I have never thought I could make pasta carbonara that is eggless and milk free. If you have some tofu nearby, you will love that dish. It could not been simple to make. This recipe is so delish and takes little time to prepare.
Are you ready to start the culinary adventure?
Did I hear YES?
Great. Let’s start.
Here is what you will need:
*as much as you like pasta of your choice ( I used gluten free brown rice pasta)
*500g of chestnut mushrooms
*handful of kale
*1 big onion
*300g of silken tofu
*3 gloves of garlic
*vegan yeast flakes
*juice of 1/2 lemon
*pepper and salt to season
How to make it:
- Wash and slice mushrooms. Chop the onion and garlic.
- Wash and tear kale.
- Throw mushrooms and chopped onion in them frying pan and let them dance together for few minutes.
- Throw torn kale. Optionally you can go for spinach here.
- Prepare the sauce by putting tofu, yeast flakes, chopped garlic, nutmeg, salt and pepper and lemon juice into a bowl.
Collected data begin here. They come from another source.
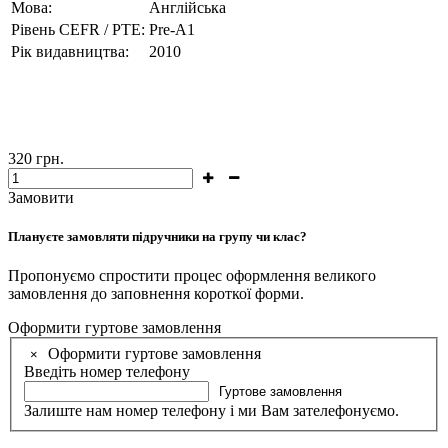
Мова:
Англійська
Рівень CEFR / PTE:
Pre-A1
Рік видавництва:
2010
320
грн.
Замовити
Плануєте замовляти підручники на групу чи клас?
Пропонуємо спростити процес оформлення великого
замовлення до заповнення короткої форми.
Оформити гуртове замовлення
Оформити гуртове замовлення
×
Введіть номер телефону
Гуртове замовлення
Залиште нам номер телефону і ми Вам зателефонуємо.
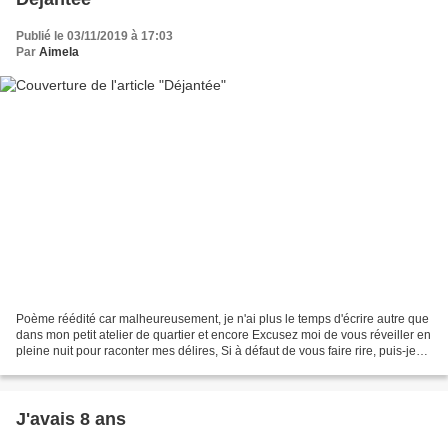
Publié le 03/11/2019 à 17:03
Par
Aimela
Poème réédité car malheureusement, je n'ai plus le temps d'écrire autre que
dans mon petit atelier de quartier et encore Excusez moi de vous réveiller en
pleine nuit pour raconter mes délires, Si à défaut de vous faire rire, puis-je
esperer vous faire...
J'avais 8 ans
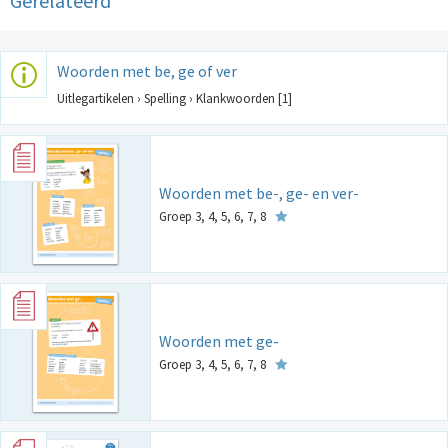
Gerelateerd
Woorden met be, ge of ver
Uitlegartikelen › Spelling › Klankwoorden [1]
Woorden met be-, ge- en ver-
Groep 3, 4, 5, 6, 7, 8
Woorden met ge-
Groep 3, 4, 5, 6, 7, 8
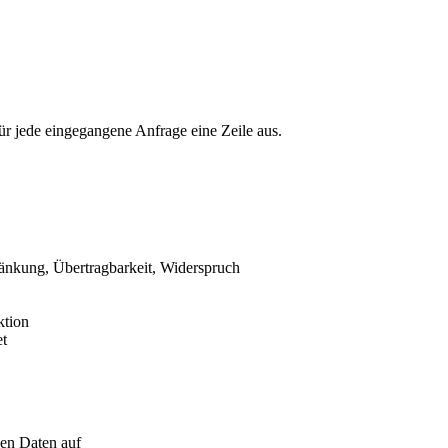
ür jede eingegangene Anfrage eine Zeile aus.
änkung, Übertragbarkeit, Widerspruch
ktion
et
en Daten auf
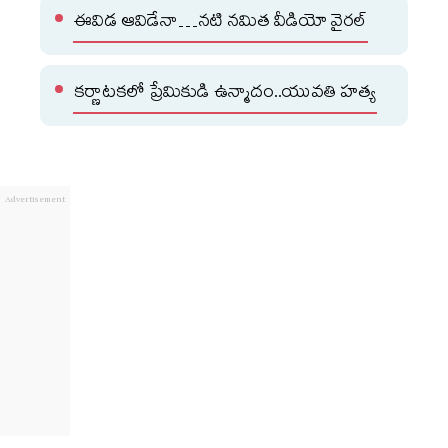
ఈవిడ ఆవిడేనా…నటి నమిత వీడియో వైరల్
కర్ణాటకలో ప్రేమికుడి ఉన్మాదం..యువతి హత్య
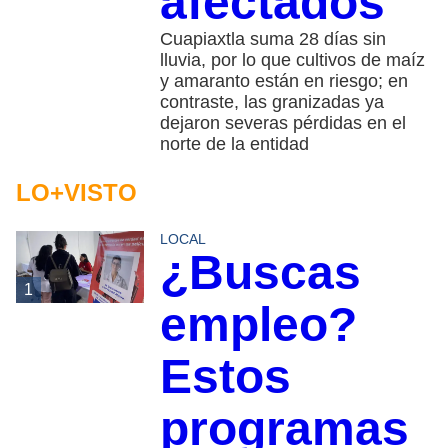
afectados
Cuapiaxtla suma 28 días sin
lluvia, por lo que cultivos de maíz
y amaranto están en riesgo; en
contraste, las granizadas ya
dejaron severas pérdidas en el
norte de la entidad
LO+VISTO
LOCAL
¿Buscas
1
empleo?
Estos
programas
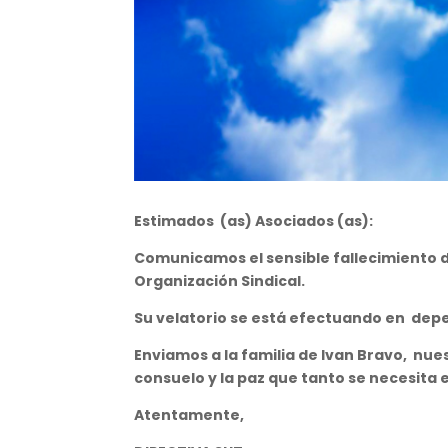
Estimados (as) Asociados (as):
Comunicamos el sensible fallecimiento 
Organización Sindical.
Su velatorio se está efectuando en
depe
Enviamos a
la
familia
de Ivan Bravo,
nues
consuelo y la paz que tanto se necesita e
Atentamente,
- Blend it with a blender until you reach smooth texture. Taste it and add more salt or pepper. Now I forgot to add nutmeg when I was making it and it still was amazing.
- Put the sauce into the pan with mushrooms, onion and kale and cook it for a short while
- Boil water in a pot and throw pasta of your choice
- Put boiled pasta in the frying pan and mix it with sauce.
When you are serving it, throw some fresh parsley on the top and serve it straight away. Ahh and add some love too.